Sweden received, in 2016, 40% of EUs asylum seeking unaccompanied minors (UAM) (individuals less than 18 years of age). Some of these youth end up in a court mandated compulsory-care institution within months upon their arrival. A key concern is the appropriateness of UAMs ending up in an institutional care system which is aimed at youth with significant criminal justice, violence and/or drug problems. A second concern is that UAMs in compulsory care may display behavioral and acting out behaviors while in care due to their history of trauma and confusion regarding being institutionalized. The research question examined is whether UAMs in compulsory care receive more restrictive actions by compulsory care staff compared to their counterparts who are non-UAMs.
Materials and methods
The research team used national compulsory-care registry data from 2014-2016 to compare a range of restrictive actions taken by institution staff between UAMs versus non-UAMs while in care. Differences in the rate of compulsory care restrictive actions reported between UAMs and non-UAMs, while in care, were examined using chi-square test and Poisson regression methods.

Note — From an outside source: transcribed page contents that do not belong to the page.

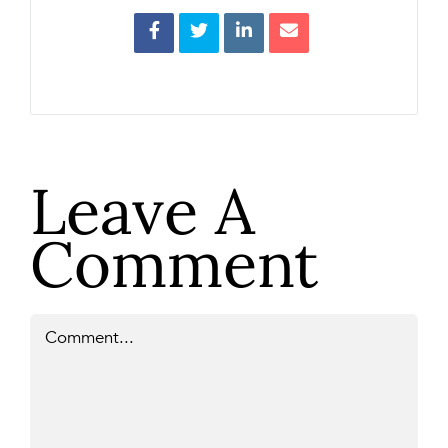
Leave A
Comment
Comment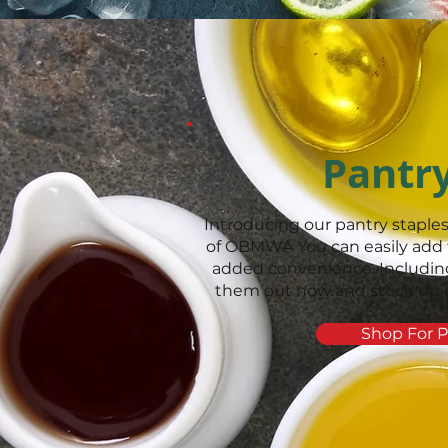
Pantr
Introducing our pantry staples
of OBMWA You can easily add 
added convenience. Including
them out now and stock up on 
Shop For P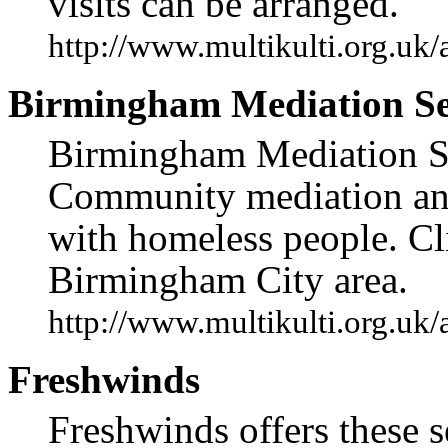
visits can be arranged.
http://www.multikulti.org.uk
Birmingham Mediation Se
Birmingham Mediation Ser
Community mediation and
with homeless people. Cli
Birmingham City area.
http://www.multikulti.org.uk
Freshwinds
Freshwinds offers these s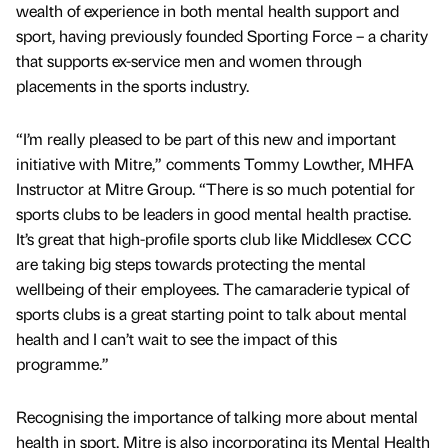
wealth of experience in both mental health support and
sport, having previously founded Sporting Force – a charity
that supports ex-service men and women through
placements in the sports industry.
“I’m really pleased to be part of this new and important
initiative with Mitre,” comments Tommy Lowther, MHFA
Instructor at Mitre Group. “There is so much potential for
sports clubs to be leaders in good mental health practise.
It’s great that high-profile sports club like Middlesex CCC
are taking big steps towards protecting the mental
wellbeing of their employees. The camaraderie typical of
sports clubs is a great starting point to talk about mental
health and I can’t wait to see the impact of this
programme.”
Recognising the importance of talking more about mental
health in sport, Mitre is also incorporating its Mental Health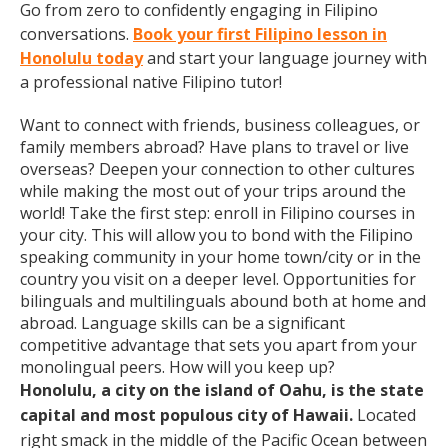
Go from zero to confidently engaging in Filipino
conversations.
Book your first Filipino lesson in
Honolulu today
and start your language journey with
a professional native Filipino tutor!
Want to connect with friends, business colleagues, or
family members abroad? Have plans to travel or live
overseas? Deepen your connection to other cultures
while making the most out of your trips around the
world! Take the first step: enroll in Filipino courses in
your city. This will allow you to bond with the Filipino
speaking community in your home town/city or in the
country you visit on a deeper level. Opportunities for
bilinguals and multilinguals abound both at home and
abroad. Language skills can be a significant
competitive advantage that sets you apart from your
monolingual peers. How will you keep up?
Honolulu, a city on the island of Oahu, is the state
capital and most populous city of Hawaii.
Located
right smack in the middle of the Pacific Ocean between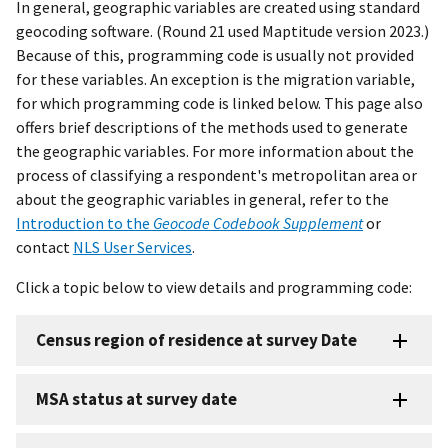
In general, geographic variables are created using standard
geocoding software. (Round 21 used Maptitude version 2023.)
Because of this, programming code is usually not provided
for these variables. An exception is the migration variable,
for which programming code is linked below. This page also
offers brief descriptions of the methods used to generate
the geographic variables. For more information about the
process of classifying a respondent's metropolitan area or
about the geographic variables in general, refer to the
Introduction to the
Geocode Codebook Supplement
or
contact
NLS User Services
.
Click a topic below to view details and programming code:
Census region of residence at survey Date
MSA status at survey date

A total of 2398 children and youth were placed in compulsory institutional care during the study period, of whom 423 (17.5%) were unaccompanied. The Poisson regression model identified that being subjected to body search, limited body inspection, drug use testing, and care in locked unit were used significantly less often for UAMs individuals compared to non-AUMs. In addition, repeated number of intakes in compulsory care and number of dropouts were lower among UAMs during this time period.
The finding of this national registry study revealed that restrictive actions by institutional staff within compulsory care were significantly less common for UAMs versus non-UAMs. This study roughly suggests that the Swedish policy makers overseeing NSBIC need to consider and evaluate other care alternatives for UAMs, in addition to youth compulsory institutional care.